A running theme in the meeting was the importance of international cooperation and solidarity in efforts to close the gaps in access to care, especially in developing countries. Working together to strengthen primary healthcare systems around the world is crucial to achieving UHC, many of the speakers said. There were also calls for a global budget for national investment and international support for extending health coverage in crisis areas.
Rebecca Akufo-Addo, First Lady of Ghana, meanwhile, urged developed countries to help LMICs access and distribute generic medicines. “Let's make the political choice of universal health coverage,” she said. “Health must be accessible to all. If we want to, we will get there."
At the third high-level summit on health, member states approved a political declaration reaffirming their collective commitment to end TB by 2030. After falling between 2005 and 2019, the annual number of deaths from the disease started to rise again in 2020, and in 2021 it killed about 1.6 million people.

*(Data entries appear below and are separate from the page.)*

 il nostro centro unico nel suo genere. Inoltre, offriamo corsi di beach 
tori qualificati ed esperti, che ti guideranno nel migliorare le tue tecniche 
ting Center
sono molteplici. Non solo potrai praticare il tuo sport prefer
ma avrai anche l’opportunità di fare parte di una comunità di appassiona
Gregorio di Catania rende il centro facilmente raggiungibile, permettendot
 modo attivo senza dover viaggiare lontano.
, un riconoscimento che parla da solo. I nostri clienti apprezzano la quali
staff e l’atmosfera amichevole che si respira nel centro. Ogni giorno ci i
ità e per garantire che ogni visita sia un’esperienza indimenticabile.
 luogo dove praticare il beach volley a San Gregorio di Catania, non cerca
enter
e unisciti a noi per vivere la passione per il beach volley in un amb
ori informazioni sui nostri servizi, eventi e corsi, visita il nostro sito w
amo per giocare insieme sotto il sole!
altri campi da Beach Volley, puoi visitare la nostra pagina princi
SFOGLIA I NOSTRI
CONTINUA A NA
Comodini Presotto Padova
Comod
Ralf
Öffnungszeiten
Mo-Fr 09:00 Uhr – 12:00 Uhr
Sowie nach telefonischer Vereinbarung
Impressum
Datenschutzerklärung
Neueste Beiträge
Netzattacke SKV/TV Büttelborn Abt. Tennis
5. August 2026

Through the declaration, countries resolved to continue to support the WHO's Multisectoral Accountability Framework to monitor and track progress to end TB. They also committed to implementing national tuberculosis strategic plans or health strategies with multisectoral approaches, recognizing that TB disproportionately affects certain groups – such as vulnerable and disadvantaged populations as well as those living with medical conditions including cancer, diabetes and HIV – and that the disease contributes to the cycle of ill health and poverty.
“Why, after all the progress we have made – from sending a man to the moon to bringing the world to our fingertips – have we been unable to defeat a preventable but curable disease that kills over 4,400 people a day?” asked Francis, before leading the audience in a chant of “End TB! End TB!”

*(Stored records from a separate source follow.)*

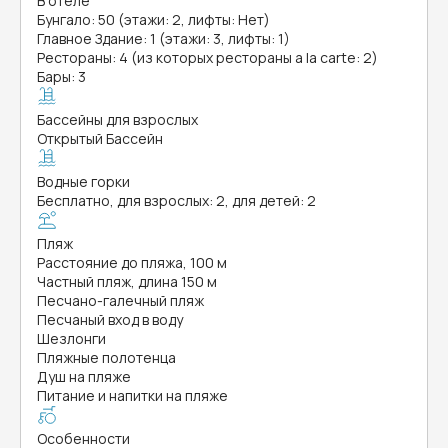
В отеле
Бунгало: 50 (этажи: 2, лифты: Нет)
Главное Здание: 1 (этажи: 3, лифты: 1)
Рестораны: 4 (из которых рестораны a la carte: 2)
Бары: 3
Бассейны для взрослых
Открытый Бассейн
Водные горки
Бесплатно, для взрослых: 2, для детей: 2
Пляж
Расстояние до пляжа, 100 м
Частный пляж, длина 150 м
Песчано-галечный пляж
Песчаный вход в воду
Шезлонги
Пляжные полотенца
Душ на пляже
Питание и напитки на пляже
Особенности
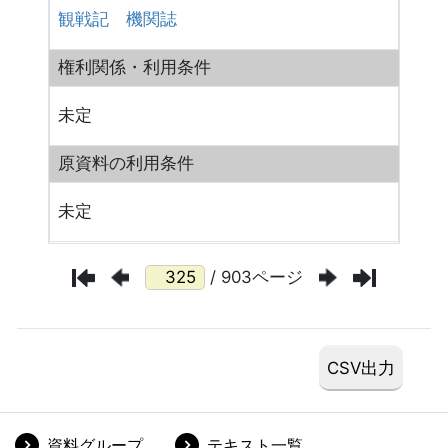
観戦記
機関誌
権利関係・利用条件
未定
原資料の利用条件
未定
/ 903ページ
資料グループ
テキスト一覧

Other notable events at this year's UNGA that addressed global health issues included:
- A high-level side event that spotlighted the crucial role community-based health care plays in moving the world toward UHC, with a focus on how those systems can include support for mental health and disability responsive interventions. As an example of a successful model, the meeting looked at the Sheikh Hasina Initiative of Community Clinics in Bangladesh, where about 14,500 community clinics around the country operate as one-stop service centers for health, family planning, and nutrition, as well as for screening mental health and neurological disorders. The model has considerably improved healthcare delivery at the grassroots level – especially to women and children – as it boosts access to low-cost or no-cost healthcare resources, including 30 essential drugs, contraceptives and insulin.
- A meeting calling for member states to commit to finding a combined approach to fighting eliminable diseases and building resilient health systems. The meeting highlighted the progress Southeast Asia has made on disease elimination – of the 50 countries that have eliminated at least one neglected tropical disease, seven are in the Southeast Asian region.
- A high-level sideline event urging governments to put women, children, and adolescents at the center of global health efforts. South African President Cyril Ramaphosa said securing the health of those groups will "fundamentally improve the health and well-being of all humanity." According to UNICEF, 15,000 children under 5 die every day, most of them from preventable causes. Ramaphosa noted that if, between now and 2035, member states invested $5 per person per year in health systems and high-impact health interventions for women and children in high-burden countries "the value of the economic and social benefits would be nine times greater than that amount."